- Headline inflation 9.4%, in line with c.bank forecast
- Ex-energy inflation 9.3% vs Riksbank’s forecast of 8.0%
- Next rate decision on April 26
- C.bank forecast is for 25 or 50 bps hike
STOCKHOLM, March 15 (Reuters) – Core inflation jumped in Sweden in February, fresh data showed on Wednesday, putting pressure on the central bank to hike aggressively at its next meeting in April and to keep tightening policy in the months ahead.
Headline inflation at 9.4% was in line with the Riksbank’s forecast in February, figures from the Statistics Office showed. But worryingly for the central bank, underlying price pressures – stripping out volatile energy prices – jumped to 9.3% year-on-year, up from 8.7% in the previous month.
The Riksbank had forecast underlying inflation of 8.0%.
It was the second month in a row where broad inflation delivered a nasty surprise to rate-setters and is likely to strengthen the feeling among Riksbank board members that they need to get inflation down fast.
“There is no doubt that the Riksbank will hike by at least 50 basis points in April, if not more,” Lars Kristian Feste, head of fixed income at Ohman Funds said. “If the Riksbank doesn’t get inflation under control, we think the policy rate could probably top 4% this year.”
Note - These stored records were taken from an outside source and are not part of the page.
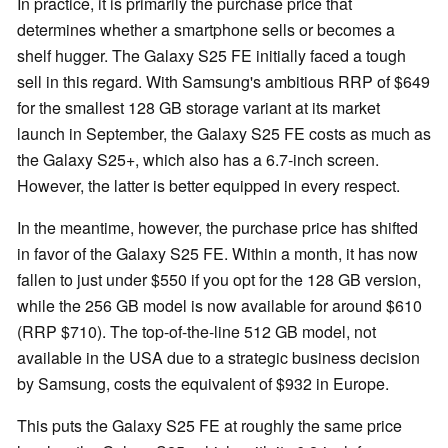
In practice, it is primarily the purchase price that
determines whether a smartphone sells or becomes a
shelf hugger. The Galaxy S25 FE initially faced a tough
sell in this regard. With Samsung's ambitious RRP of $649
for the smallest 128 GB storage variant at its market
launch in September, the Galaxy S25 FE costs as much as
the Galaxy S25+, which also has a 6.7-inch screen.
However, the latter is better equipped in every respect.
In the meantime, however, the purchase price has shifted
in favor of the Galaxy S25 FE. Within a month, it has now
fallen to just under $550 if you opt for the 128 GB version,
while the 256 GB model is now available for around $610
(RRP $710). The top-of-the-line 512 GB model, not
available in the USA due to a strategic business decision
by Samsung, costs the equivalent of $932 in Europe.
This puts the Galaxy S25 FE at roughly the same price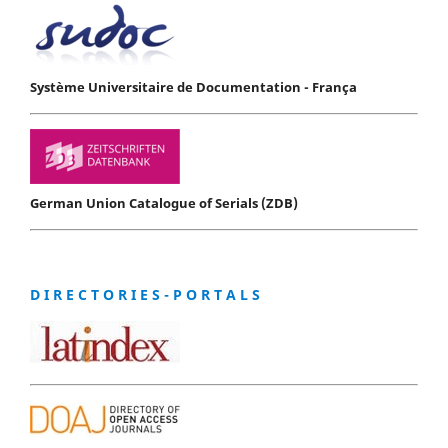
Système Universitaire de Documentation - França
German Union Catalogue of Serials (ZDB)
D I R E C T O R I E S - P O R T A L S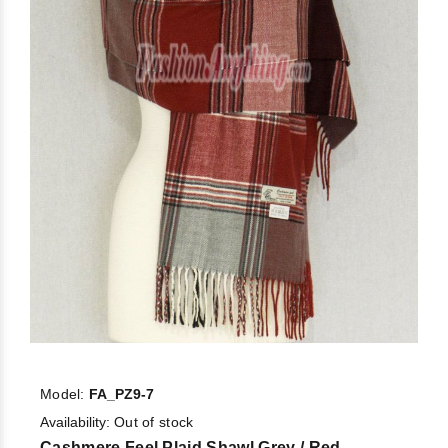
Model:
FA_PZ9-7
Availability:
Out of stock
Cashmere Feel Plaid Shawl Grey / Red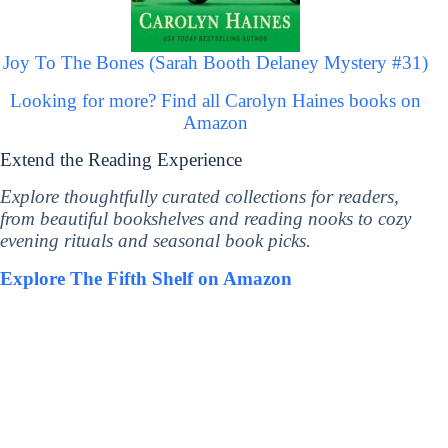
Joy To The Bones (Sarah Booth Delaney Mystery #31)
Looking for more? Find all Carolyn Haines books on
Amazon
Extend the Reading Experience
Explore thoughtfully curated collections for readers,
from beautiful bookshelves and reading nooks to cozy
evening rituals and seasonal book picks.
Explore The Fifth Shelf on Amazon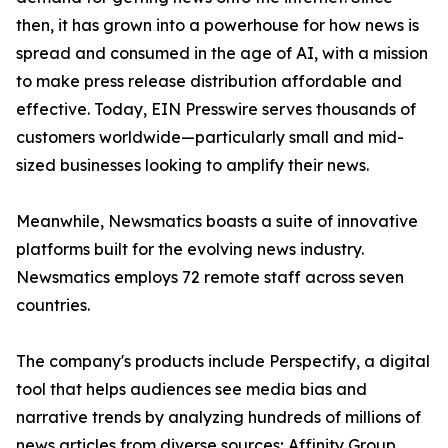
then, it has grown into a powerhouse for how news is
spread and consumed in the age of AI, with a mission
to make press release distribution affordable and
effective. Today, EIN Presswire serves thousands of
customers worldwide—particularly small and mid-
sized businesses looking to amplify their news.
Meanwhile, Newsmatics boasts a suite of innovative
platforms built for the evolving news industry.
Newsmatics employs 72 remote staff across seven
countries.
The company's products include Perspectify, a digital
tool that helps audiences see media bias and
narrative trends by analyzing hundreds of millions of
news articles from diverse sources; Affinity Group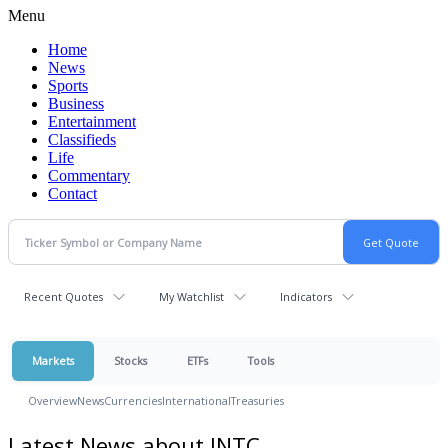
Menu
Home
News
Sports
Business
Entertainment
Classifieds
Life
Commentary
Contact
Recent Quotes
My Watchlist
Indicators
Markets
Stocks
ETFs
Tools
Overview
News
Currencies
International
Treasuries
Latest News about INTC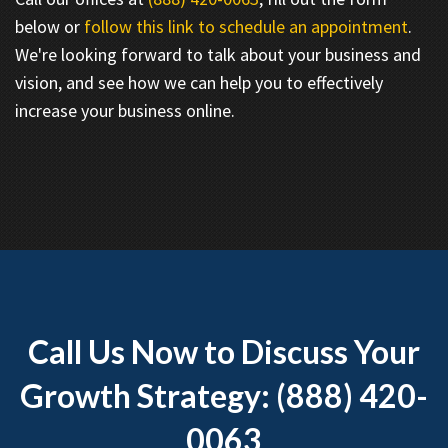
below or
follow this link to schedule an appointment
.
We're looking forward to talk about your business and
vision, and see how we can help you to effectively
increase your business online.
Call Us Now to Discuss Your
Growth Strategy: (888) 420-
0063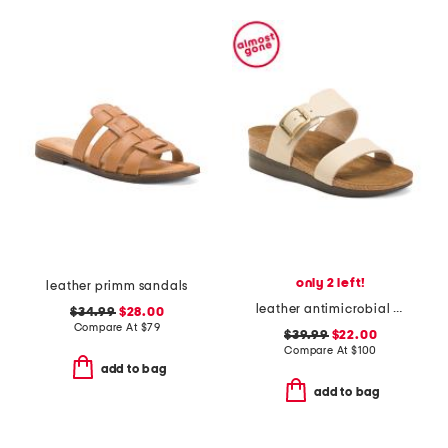
only 2 left!
leather primm sandals
leather antimicrobial lined florence comfort wedge sandals
$34.99
$28.00
Compare At
$
79
$39.99
$22.00
Compare At
$
100
add to bag
add to bag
The Swedish crown strengthened sharply after the figures.
At its February meeting, the Riksbank raised the policy rate by a half percentage point to 3% and said it expected to tighten by a further 25 or 50 basis points in April. It said rates would peak at around 3.33%.
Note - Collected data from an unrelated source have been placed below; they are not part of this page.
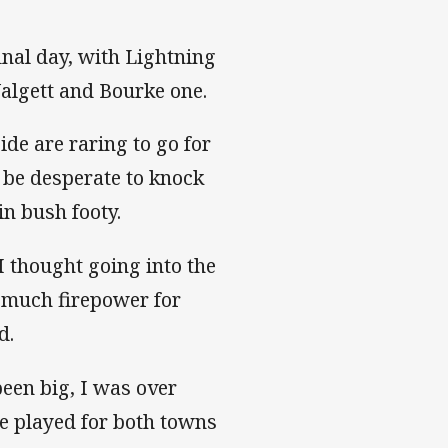
final day, with Lightning
algett and Bourke one.
de are raring to go for
 be desperate to knock
in bush footy.
I thought going into the
o much firepower for
d.
een big, I was over
ve played for both towns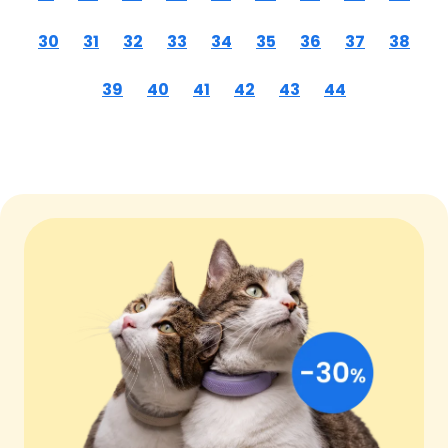
30
31
32
33
34
35
36
37
38
39
40
41
42
43
44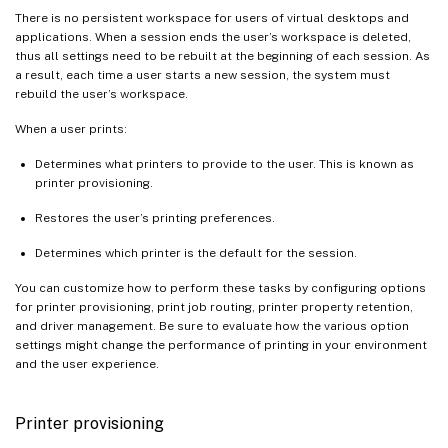
There is no persistent workspace for users of virtual desktops and
applications. When a session ends the user’s workspace is deleted,
thus all settings need to be rebuilt at the beginning of each session. As
a result, each time a user starts a new session, the system must
rebuild the user’s workspace.
When a user prints:
Determines what printers to provide to the user. This is known as
printer provisioning.
Restores the user’s printing preferences.
Determines which printer is the default for the session.
You can customize how to perform these tasks by configuring options
for printer provisioning, print job routing, printer property retention,
and driver management. Be sure to evaluate how the various option
settings might change the performance of printing in your environment
and the user experience.
Printer provisioning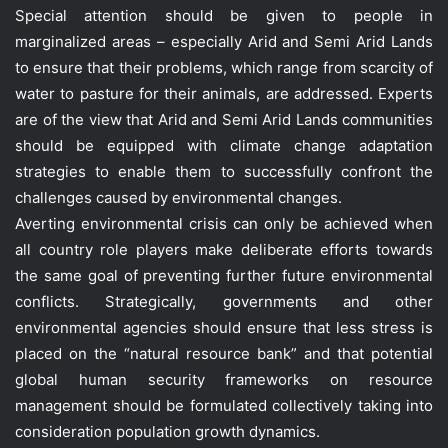
Special attention should be given to people in
marginalized areas – especially Arid and Semi Arid Lands
to ensure that their problems, which range from scarcity of
water to pasture for their animals, are addressed. Experts
are of the view that Arid and Semi Arid Lands communities
should be equipped with climate change adaptation
strategies to enable them to successfully confront the
challenges caused by environmental changes.
Averting environmental crisis can only be achieved when
all country role players make deliberate efforts towards
the same goal of preventing further future environmental
conflicts. Strategically, governments and other
environmental agencies should ensure that less stress is
placed on the “natural resource bank” and that potential
global human security frameworks on resource
management should be formulated collectively taking into
consideration population growth dynamics.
At the time, markets did not think that would be enough to tame inflation.
While the sudden collapse of Silicon Valley Bank and Signature Bank in recent days has tempered their view of central bank rate plans, signs that broad price pressures are still picking up in Sweden is likely to outweigh worries about the global economy in the minds of rate-setters.
Markets now see the Riksbank’s benchmark rate peaking at roughly 3.8%.
Analysts in a Reuters poll forecast headline inflation of 9.2% compared to a year earlier, with underlying inflation of 8.7%.